Files
CBDDC/surreal.md
Joseph Doherty bd10914828
All checks were successful
NuGet Package Publish / nuget (push) Successful in 1m17s
Harden Surreal migration with retry/coverage fixes and XML docs cleanup
2026-02-22 05:39:00 -05:00

16 KiB

BLite -> SurrealDB (Embedded + RocksDB) Migration Plan

1) Goal and Scope

Replace all BLite-backed persistence in this repository with SurrealDB embedded using RocksDB persistence, while preserving current CBDDC behavior:

  1. Automatic CDC-driven oplog generation for local writes.
  2. Reliable sync across peers (including reconnect and snapshot flows).
  3. Existing storage contracts (IDocumentStore, IOplogStore, IPeerConfigurationStore, IDocumentMetadataStore, ISnapshotMetadataStore, IPeerOplogConfirmationStore) and test semantics.
  4. Full removal of BLite dependencies, APIs, and documentation references.

2) Current-State Inventory (Repository-Specific)

Primary BLite implementation and integration points currently live in:

  1. src/ZB.MOM.WW.CBDDC.Persistence/BLite/CBDDCBLiteExtensions.cs
  2. src/ZB.MOM.WW.CBDDC.Persistence/BLite/CBDDCDocumentDbContext.cs
  3. src/ZB.MOM.WW.CBDDC.Persistence/BLite/BLiteDocumentStore.cs
  4. src/ZB.MOM.WW.CBDDC.Persistence/BLite/BLiteOplogStore.cs
  5. src/ZB.MOM.WW.CBDDC.Persistence/BLite/BLiteDocumentMetadataStore.cs
  6. src/ZB.MOM.WW.CBDDC.Persistence/BLite/BLitePeerConfigurationStore.cs
  7. src/ZB.MOM.WW.CBDDC.Persistence/BLite/BLitePeerOplogConfirmationStore.cs
  8. src/ZB.MOM.WW.CBDDC.Persistence/BLite/BLiteSnapshotMetadataStore.cs
  9. samples/ZB.MOM.WW.CBDDC.Sample.Console/SampleDbContext.cs
  10. samples/ZB.MOM.WW.CBDDC.Sample.Console/SampleDocumentStore.cs
  11. samples/ZB.MOM.WW.CBDDC.Sample.Console/Program.cs
  12. tests/ZB.MOM.WW.CBDDC.Sample.Console.Tests/*.cs (BLite-focused tests)
  13. tests/ZB.MOM.WW.CBDDC.E2E.Tests/ClusterCrudSyncE2ETests.cs
  14. src/ZB.MOM.WW.CBDDC.Persistence/ZB.MOM.WW.CBDDC.Persistence.csproj and sample/test package references
  15. README.md and related docs that currently describe BLite as the embedded provider.

3) Target Architecture

3.1 Provider Surface

Create a Surreal provider namespace and extension entrypoint that mirrors current integration shape:

  1. Add AddCBDDCSurrealEmbedded<...>() in a new file (e.g., src/ZB.MOM.WW.CBDDC.Persistence/Surreal/CBDDCSurrealExtensions.cs).
  2. Register Surreal-backed implementations for all existing persistence interfaces.
  3. Keep singleton lifetime for store services and Surreal client factory (equivalent to current BLite singleton model).
  4. Expose options object including:
  • RocksDB endpoint/path (rocksdb://...)
  • Namespace
  • Database
  • CDC polling interval
  • CDC batch size
  • CDC retention duration

3.2 Surreal Connection and Embedded Startup

Use official embedded .NET guidance:

  1. Add Surreal embedded packages.
  2. Use SurrealDbEmbeddedClient/RocksDB embedded client with rocksdb:// endpoint.
  3. Run USE NS <ns> DB <db> at startup.
  4. Dispose/close client on host shutdown.

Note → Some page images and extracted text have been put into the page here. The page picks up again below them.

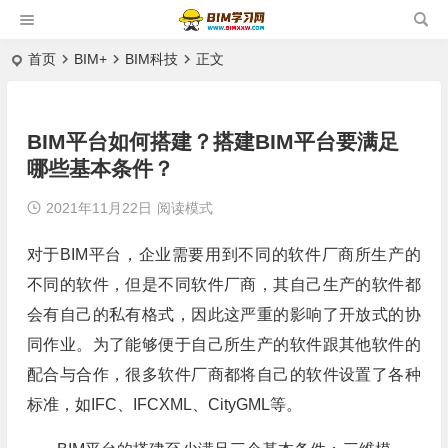
首页
BIM+
BIM科技
正文
BIM平台如何搭建？搭建BIM平台要满足
哪些基本条件？
2021年11月22日
阅读模式
对于BIM平台，企业需要用到不同的软件厂商所生产的
不同的软件，但是不同软件厂商，其自己生产的软件都
会有自己的私有格式，因此这严重的影响了开放式的协
同作业。为了能够便于自己所生产的软件跟其他软件的
配合与合作，很多软件厂商都将自己的软件设置了各种
标准，如IFC、IFCXML、CityGML等。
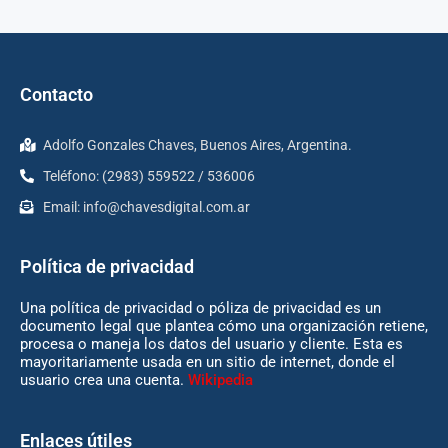
Contacto
Adolfo Gonzales Chaves, Buenos Aires, Argentina.
Teléfono: (2983) 559522 / 536006
Email:
info@chavesdigital.com.ar
Política de privacidad
Una política de privacidad o póliza de privacidad es un
documento legal que plantea cómo una organización retiene,
procesa o maneja los datos del usuario y cliente. Esta es
mayoritariamente usada en un sitio de internet, donde el
usuario crea una cuenta.
Wikipedia
Enlaces útiles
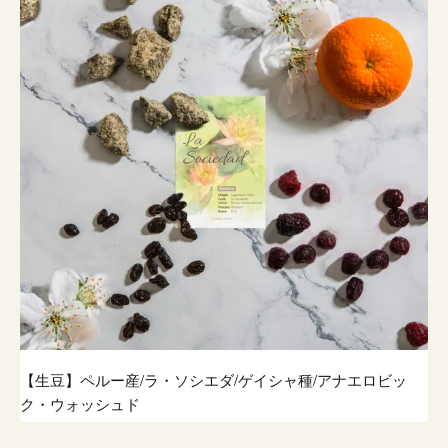
【生豆】ペルー産/ラ・ソシエダ/ゲイシャ種/アナエロビッ
ク・ウォッシュド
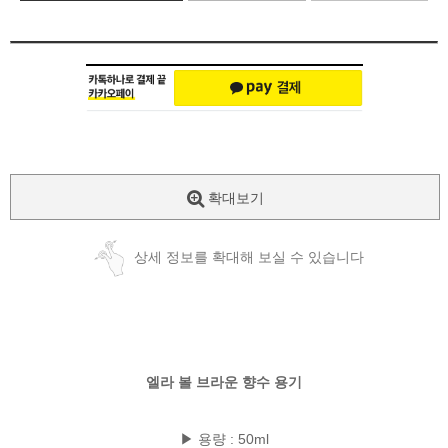
확대보기
상세 정보를 확대해 보실 수 있습니다
엘라 볼 브라운 향수 용기
▶ 용량 : 50ml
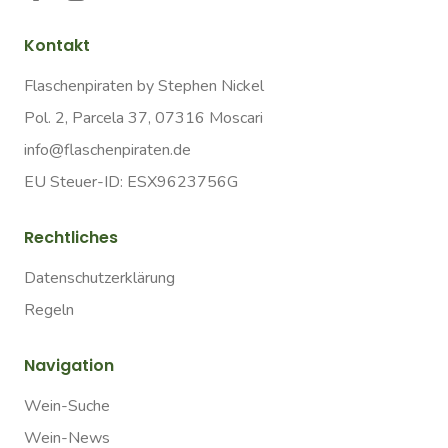
Kontakt
Flaschenpiraten by Stephen Nickel
Pol. 2, Parcela 37, 07316 Moscari
info@flaschenpiraten.de
EU Steuer-ID: ESX9623756G
Rechtliches
Datenschutzerklärung
Regeln
Navigation
Wein-Suche
Wein-News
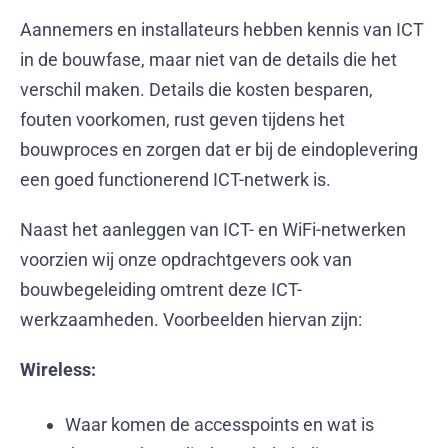
Aannemers en installateurs hebben kennis van ICT
in de bouwfase, maar niet van de details die het
verschil maken. Details die kosten besparen,
fouten voorkomen, rust geven tijdens het
bouwproces en zorgen dat er bij de eindoplevering
een goed functionerend ICT-netwerk is.
Naast het aanleggen van ICT- en WiFi-netwerken
voorzien wij onze opdrachtgevers ook van
bouwbegeleiding omtrent deze ICT-
werkzaamheden. Voorbeelden hiervan zijn:
Wireless:
Waar komen de accesspoints en wat is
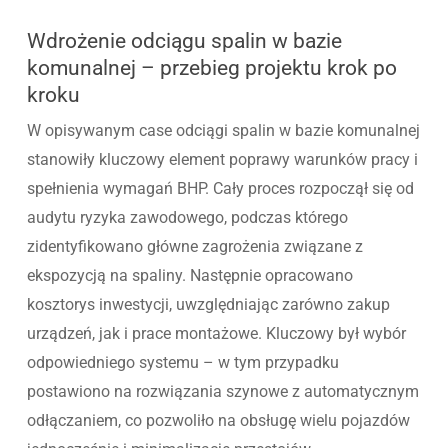
Wdrożenie odciągu spalin w bazie
komunalnej – przebieg projektu krok po
kroku
W opisywanym case odciągi spalin w bazie komunalnej
stanowiły kluczowy element poprawy warunków pracy i
spełnienia wymagań BHP. Cały proces rozpoczął się od
audytu ryzyka zawodowego, podczas którego
zidentyfikowano główne zagrożenia związane z
ekspozycją na spaliny. Następnie opracowano
kosztorys inwestycji, uwzględniając zarówno zakup
urządzeń, jak i prace montażowe. Kluczowy był wybór
odpowiedniego systemu – w tym przypadku
postawiono na rozwiązania szynowe z automatycznym
odłączaniem, co pozwoliło na obsługę wielu pojazdów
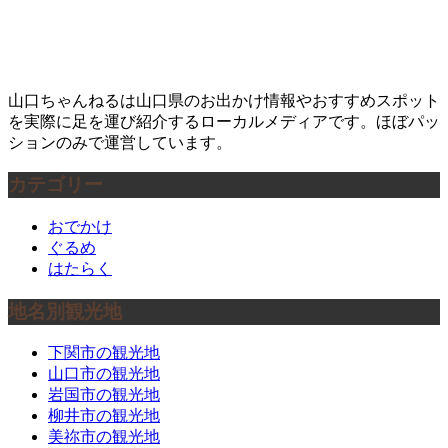
山口ちゃんねるは山口県のお出かけ情報やおすすめスポット
を実際に足を運び紹介するローカルメディアです。ほぼパッ
ションのみで運営しています。
カテゴリー
おでかけ
ぐるめ
はたらく
地名別観光地
下関市の観光地
山口市の観光地
岩国市の観光地
柳井市の観光地
美祢市の観光地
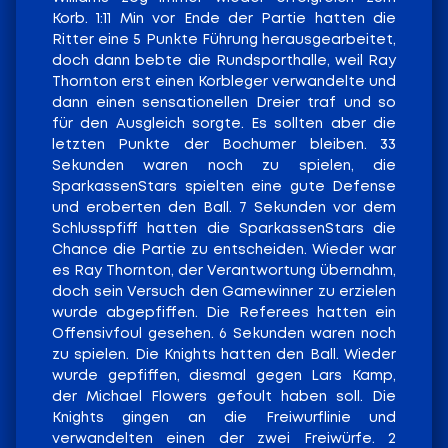
Korb. 1:11 Min vor Ende der Partie hatten die
Ritter eine 5 Punkte Führung herausgearbeitet,
doch dann bebte die Rundsporthalle, weil Ray
Thornton erst einen Korbleger verwandelte und
dann einen sensationellen Dreier traf und so
für den Ausgleich sorgte. Es sollten aber die
letzten Punkte der Bochumer bleiben. 33
Sekunden waren noch zu spielen, die
SparkassenStars spielten eine gute Defense
und eroberten den Ball. 7 Sekunden vor dem
Schlusspfiff hatten die SparkassenStars die
Chance die Partie zu entscheiden. Wieder war
es Ray Thornton, der Verantwortung übernahm,
doch sein Versuch den Gamewinner zu erzielen
wurde abgepfiffen. Die Referees hatten ein
Offensivfoul gesehen. 6 Sekunden waren noch
zu spielen. Die Knights hatten den Ball. Wieder
wurde gepfiffen, diesmal gegen Lars Kamp,
der Michael Flowers gefoult haben soll. Die
Knights gingen an die Freiwurflinie und
verwandelten einen der zwei Freiwürfe. 2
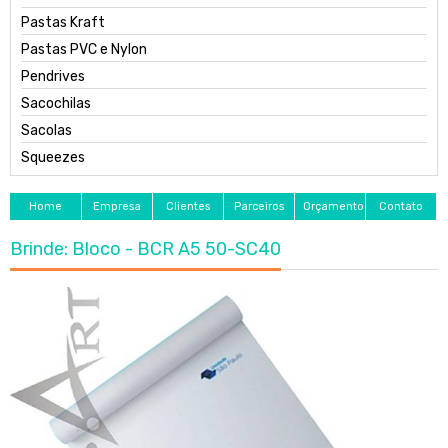
Pastas Kraft
Pastas PVC e Nylon
Pendrives
Sacochilas
Sacolas
Squeezes
Home
Empresa
Clientes
Parceiros
Orçamento
Contato
Brinde: Bloco - BCR A5 50-SC40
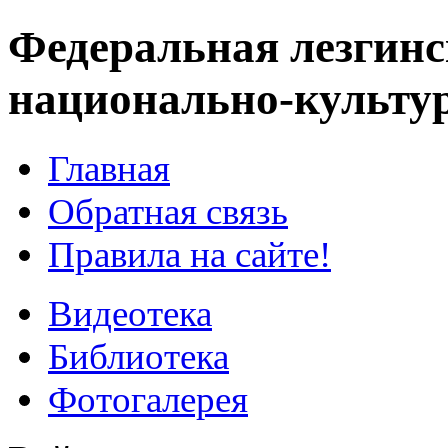
Федеральная лезгинс
национально-культу
Главная
Обратная связь
Правила на сайте!
Видеотека
Библиотека
Фотогалерея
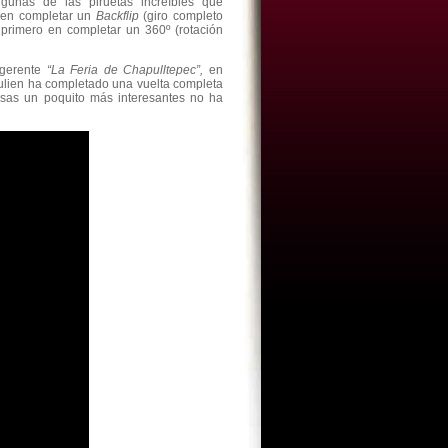
gunas de las piruetas increíbles que
en completar un
Backflip
(giro completo
 primero en completar un 360º (rotación
ugerente
“La Feria de Chapulltepec”,
en
ulien ha completado una vuelta completa
cosas un poquito más interesantes no ha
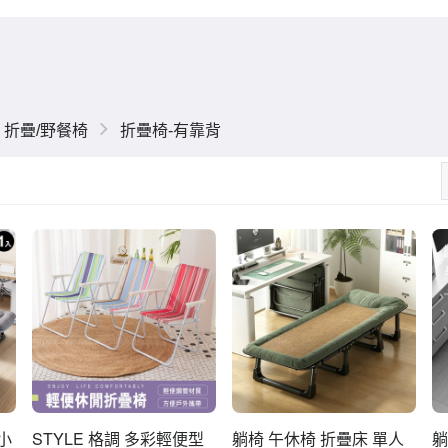
折疊/野餐椅
折疊椅-有靠背
小
STYLE 格調 多彩輕便型
躺椅 午休椅 折疊床 單人
躺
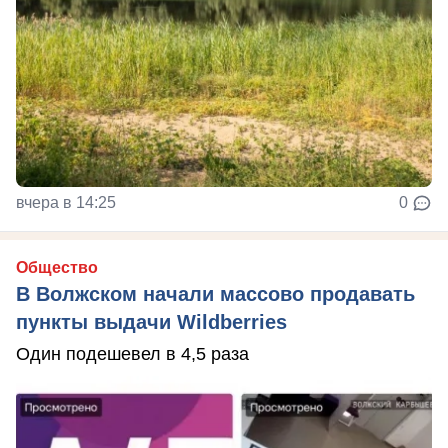
вчера в 14:25
0
Общество
В Волжском начали массово продавать
пункты выдачи Wildberries
Один подешевел в 4,5 раза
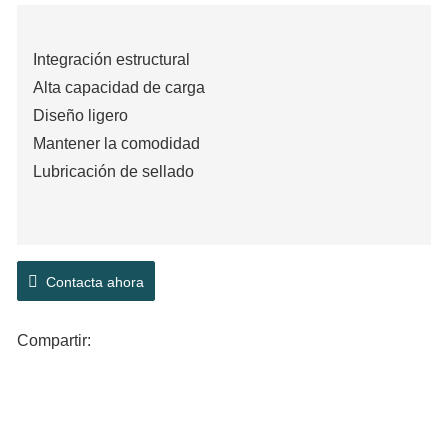
Integración estructural
Alta capacidad de carga
Diseño ligero
Mantener la comodidad
Lubricación de sellado
Contacta ahora
Compartir:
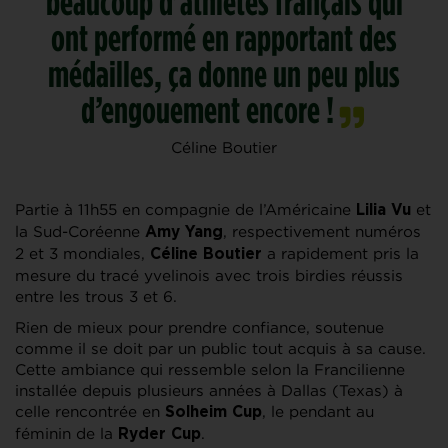
beaucoup d’athlètes français qui
ont performé en rapportant des
médailles, ça donne un peu plus
d’engouement encore !
Céline Boutier
Partie à 11h55 en compagnie de l’Américaine
et
Lilia Vu
la Sud-Coréenne
, respectivement numéros
Amy Yang
2 et 3 mondiales,
a rapidement pris la
Céline Boutier
mesure du tracé yvelinois avec trois birdies réussis
entre les trous 3 et 6.
Rien de mieux pour prendre confiance, soutenue
comme il se doit par un public tout acquis à sa cause.
Cette ambiance qui ressemble selon la Francilienne
installée depuis plusieurs années à Dallas (Texas) à
celle rencontrée en
, le pendant au
Solheim Cup
féminin de la
.
Ryder Cup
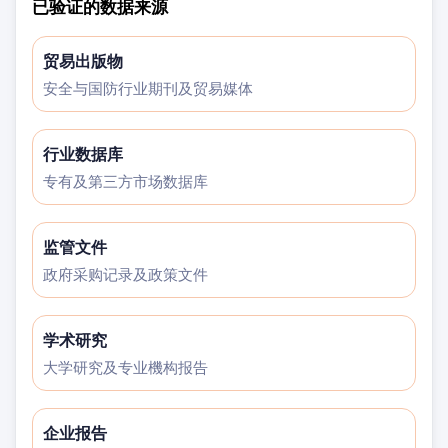
已验证的数据来源
贸易出版物
安全与国防行业期刊及贸易媒体
行业数据库
专有及第三方市场数据库
监管文件
政府采购记录及政策文件
学术研究
大学研究及专业機构报告
企业报告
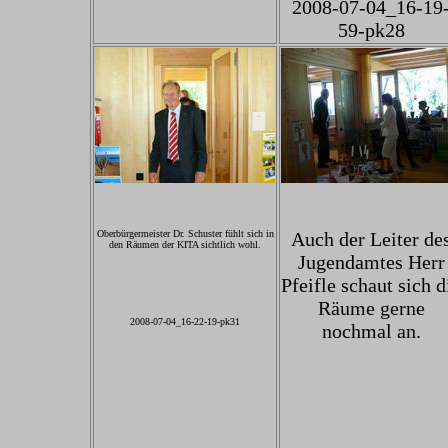
2008-07-04_16-19
59-pk28
Oberbürgermeister Dr. Schuster fühlt sich in
Auch der Leiter de
den Räumen der KITA sichtlich wohl.
Jugendamtes Herr
Pfeifle schaut sich d
Räume gerne
2008-07-04_16-22-19-pk31
nochmal an.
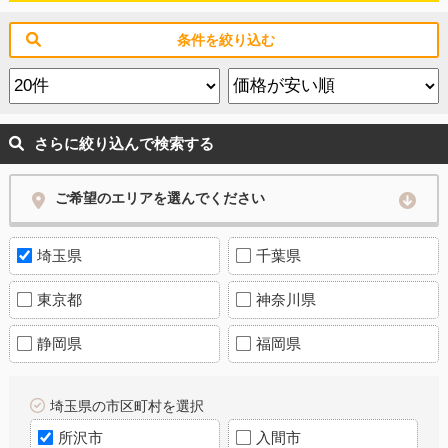
条件を絞り込む
さらに絞り込んで検索する
ご希望のエリアを選んでください
埼玉県
千葉県
東京都
神奈川県
静岡県
福岡県
埼玉県の市区町村を選択
所沢市
入間市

3.3 Table Design (Schema + Indexing)

Define internal tables as SCHEMAFULL and strongly typed fields to reduce runtime drift.

Proposed tables:

  1. oplog_entries
  2. snapshot_metadatas
  3. remote_peer_configurations
  4. document_metadatas
  5. peer_oplog_confirmations
  6. cdc_checkpoints (new: durable cursor per watched table)
  7. Optional: cdc_dedup (new: idempotency window for duplicate/overlapping reads)

Indexes and IDs:

  1. Prefer deterministic record IDs for point lookups (table:id) where possible.
  2. Add unique indexes for business keys currently enforced in BLite:
  • oplog_entries.hash
  • snapshot_metadatas.node_id
  • (document_metadatas.collection, document_metadatas.key)
  • (peer_oplog_confirmations.peer_node_id, peer_oplog_confirmations.source_node_id)
  1. Add composite indexes for hot sync queries:
  • Oplog by (timestamp_physical, timestamp_logical)
  • Oplog by (timestamp_node_id, timestamp_physical, timestamp_logical)
  • Metadata by (hlc_physical, hlc_logical)
  1. Use EXPLAIN FULL during test/benchmark phase to verify index usage.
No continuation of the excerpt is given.